🤖 AI Summary
This work addresses the challenge of robust robotic navigation under severe depth sensor degradation caused by low illumination or reflective surfaces. To mitigate this issue, the authors propose a cross-modal reinforcement learning framework that leverages a cross-modal Wasserstein autoencoder to enforce consistency between depth maps and grayscale images in a shared latent space. This enables the system to infer depth-relevant features from grayscale imagery when depth data is unreliable or missing. Notably, this approach is the first to effectively integrate cross-modally aligned latent representations into navigation policies.
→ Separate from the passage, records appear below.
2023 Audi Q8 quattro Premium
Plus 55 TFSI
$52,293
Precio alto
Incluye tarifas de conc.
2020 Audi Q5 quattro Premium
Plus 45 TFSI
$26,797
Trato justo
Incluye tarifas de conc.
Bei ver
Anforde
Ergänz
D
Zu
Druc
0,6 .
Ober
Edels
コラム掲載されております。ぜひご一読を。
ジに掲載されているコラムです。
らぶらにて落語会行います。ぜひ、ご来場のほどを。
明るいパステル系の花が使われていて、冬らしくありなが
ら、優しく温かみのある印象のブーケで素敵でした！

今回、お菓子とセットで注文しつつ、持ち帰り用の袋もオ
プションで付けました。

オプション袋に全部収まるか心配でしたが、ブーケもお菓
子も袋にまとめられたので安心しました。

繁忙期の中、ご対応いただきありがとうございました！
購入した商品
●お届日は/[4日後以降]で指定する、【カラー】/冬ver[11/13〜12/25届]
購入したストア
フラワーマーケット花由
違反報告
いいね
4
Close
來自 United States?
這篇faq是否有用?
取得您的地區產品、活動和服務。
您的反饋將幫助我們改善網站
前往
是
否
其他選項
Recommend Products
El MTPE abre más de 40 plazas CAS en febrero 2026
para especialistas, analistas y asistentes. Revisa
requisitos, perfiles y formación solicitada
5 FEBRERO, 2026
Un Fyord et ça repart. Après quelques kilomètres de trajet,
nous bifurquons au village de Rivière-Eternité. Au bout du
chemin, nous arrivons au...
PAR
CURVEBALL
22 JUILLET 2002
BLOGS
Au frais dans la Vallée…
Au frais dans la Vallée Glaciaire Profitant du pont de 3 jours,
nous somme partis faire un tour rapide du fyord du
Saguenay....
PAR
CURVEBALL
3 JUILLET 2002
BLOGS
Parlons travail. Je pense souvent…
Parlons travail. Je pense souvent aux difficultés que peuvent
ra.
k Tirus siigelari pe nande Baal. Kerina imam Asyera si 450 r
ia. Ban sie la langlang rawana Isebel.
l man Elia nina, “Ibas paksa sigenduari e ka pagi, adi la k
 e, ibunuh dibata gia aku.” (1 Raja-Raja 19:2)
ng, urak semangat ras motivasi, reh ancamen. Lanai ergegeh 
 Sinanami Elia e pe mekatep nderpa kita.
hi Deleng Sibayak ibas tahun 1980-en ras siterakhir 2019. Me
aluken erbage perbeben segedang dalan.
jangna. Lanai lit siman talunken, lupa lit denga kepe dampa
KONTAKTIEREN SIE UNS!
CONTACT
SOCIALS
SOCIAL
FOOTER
Extensive experiments demonstrate significant improvements in navigation robustness under depth-degraded conditions, both in simulation and real-world environments, with successful zero-shot sim-to-real transfer achieved without additional fine-tuning.
📝 Abstract
This paper presents a cross-modal learning framework that exploits complementary information from depth and grayscale images for robust navigation. We introduce a Cross-Modal Wasserstein Autoencoder that learns shared latent representations by enforcing cross-modal consistency, enabling the system to infer depth-relevant features from grayscale observations when depth measurements are corrupted. The learned representations are integrated with a Reinforcement Learning-based policy for collision-free navigation in unstructured environments when depth sensors experience degradation due to adverse conditions such as poor lighting or reflective surfaces. Simulation and real-world experiments demonstrate that our approach maintains robust performance under significant depth degradation and successfully transfers to real environments.